My brother Jonathan recently alerted me to a Huffington Post article by Houston Barber about “What Happens When a President Doesn’t Like To Read?” The article gives me an excuse to revisit philosopher Martha Nussbaum’s “Cultivating Humanity: A Classical Defense of Reform in Liberal Education.”

I wrote about Nussbaum’s essay this past election day because she believes that good readers make good voters. As she sees it, literary training is key to a stable democracy:

But the great contribution literature has to make to the life of the citizen is its ability to wrest from our frequently obtuse and blunted imaginations an acknowledgement of those who are other than ourselves, both in concrete circumstances and even in thought and emotion. As [Ralph] Ellison put it, a work of fiction may contribute “to defeat this national tendency to deny the common humanity shared by my character and those who might happen to read of his experience.” This contribution makes it a key element in higher education.

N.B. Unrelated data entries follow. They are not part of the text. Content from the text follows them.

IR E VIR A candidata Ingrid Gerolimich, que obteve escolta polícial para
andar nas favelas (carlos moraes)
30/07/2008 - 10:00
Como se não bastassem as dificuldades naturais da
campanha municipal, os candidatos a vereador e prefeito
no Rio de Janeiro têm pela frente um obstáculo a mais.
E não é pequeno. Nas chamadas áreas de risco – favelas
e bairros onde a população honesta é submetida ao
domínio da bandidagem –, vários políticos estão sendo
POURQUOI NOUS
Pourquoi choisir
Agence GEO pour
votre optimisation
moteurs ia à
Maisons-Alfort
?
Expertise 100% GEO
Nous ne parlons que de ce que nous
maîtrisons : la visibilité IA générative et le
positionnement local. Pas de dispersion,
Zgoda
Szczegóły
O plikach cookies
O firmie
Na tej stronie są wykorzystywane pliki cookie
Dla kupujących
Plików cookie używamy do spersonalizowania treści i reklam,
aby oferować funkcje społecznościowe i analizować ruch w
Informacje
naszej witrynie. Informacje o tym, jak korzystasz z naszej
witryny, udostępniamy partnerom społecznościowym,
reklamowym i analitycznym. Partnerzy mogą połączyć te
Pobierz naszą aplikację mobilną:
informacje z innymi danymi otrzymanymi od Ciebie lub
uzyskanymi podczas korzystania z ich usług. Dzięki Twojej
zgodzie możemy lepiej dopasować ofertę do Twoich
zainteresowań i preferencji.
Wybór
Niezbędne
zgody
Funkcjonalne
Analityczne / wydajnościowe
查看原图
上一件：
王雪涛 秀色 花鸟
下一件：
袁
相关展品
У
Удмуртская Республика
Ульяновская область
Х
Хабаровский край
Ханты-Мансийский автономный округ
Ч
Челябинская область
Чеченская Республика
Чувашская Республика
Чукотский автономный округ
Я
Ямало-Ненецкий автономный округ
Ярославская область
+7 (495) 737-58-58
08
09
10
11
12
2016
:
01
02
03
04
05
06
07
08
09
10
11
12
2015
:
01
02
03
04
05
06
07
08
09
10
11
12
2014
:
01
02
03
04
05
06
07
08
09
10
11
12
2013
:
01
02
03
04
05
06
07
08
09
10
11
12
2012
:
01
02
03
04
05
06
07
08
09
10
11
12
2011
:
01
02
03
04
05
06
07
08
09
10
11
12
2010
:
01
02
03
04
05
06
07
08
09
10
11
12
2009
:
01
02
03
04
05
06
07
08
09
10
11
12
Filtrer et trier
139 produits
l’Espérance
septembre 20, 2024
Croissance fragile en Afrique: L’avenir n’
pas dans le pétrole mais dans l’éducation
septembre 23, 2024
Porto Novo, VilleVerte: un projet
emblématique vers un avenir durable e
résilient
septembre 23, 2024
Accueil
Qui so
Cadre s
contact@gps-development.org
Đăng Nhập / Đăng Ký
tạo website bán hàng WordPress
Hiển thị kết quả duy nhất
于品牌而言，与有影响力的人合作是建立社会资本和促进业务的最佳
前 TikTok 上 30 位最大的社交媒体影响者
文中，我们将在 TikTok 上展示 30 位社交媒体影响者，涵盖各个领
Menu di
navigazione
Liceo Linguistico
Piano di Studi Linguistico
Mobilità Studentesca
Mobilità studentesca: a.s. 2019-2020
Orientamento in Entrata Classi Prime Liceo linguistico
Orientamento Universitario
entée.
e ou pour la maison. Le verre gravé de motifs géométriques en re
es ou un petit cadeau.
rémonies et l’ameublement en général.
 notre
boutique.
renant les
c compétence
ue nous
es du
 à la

Barber points out that Trump is not only uninterested in reading but he’s proud of his disinterest:

Donald Trump doesn’t read books, and it’s not something he’s embarrassed about. When Megyn Kelly asked him during the campaign what the last book he read was, Trump responded “I read passages, I read areas, chapters, I don’t have the time.” The fact is, the words of other people don’t matter too much to him. In his 70-minute convention speech, Trump did not quote a single person other than himself, not even an out-of-context Bible verse or Reagan quip.

Echoing Nussbaum, Barber then lays out some of the specific benefits a president gets from reading, above all establishing “a connection to history and those who have held the office before him”:

There’s no better way to know America than being on the Mississippi River with Mark Twain, or in New York City with F. Scott Fitzgerald, or in Arkansas with Maya Angelou. To have a leader of the country not engaged with its literature betrays the vision of the country set out by the founders.

Barber quotes an English professor making a similar point:

“Books are part of the Great Conversation,” says David Kirby, poet and Distinguished Professor of English at Florida State University. “They’re the talks we have with those who are different from us and who show us how big and diverse the world is. Trump’s got an entirely different agenda.” Those like David Kirby who devote their life to writing and teaching literature know the dangers of refusing to engage in that Great Conversation. “He certainly acts like somebody who doesn’t read. He has no attention span to speak of, he isn’t reflective, and he is contemptuous of everyone except himself; he doesn’t seem to like even his friends very much, and these aren’t literary qualities.”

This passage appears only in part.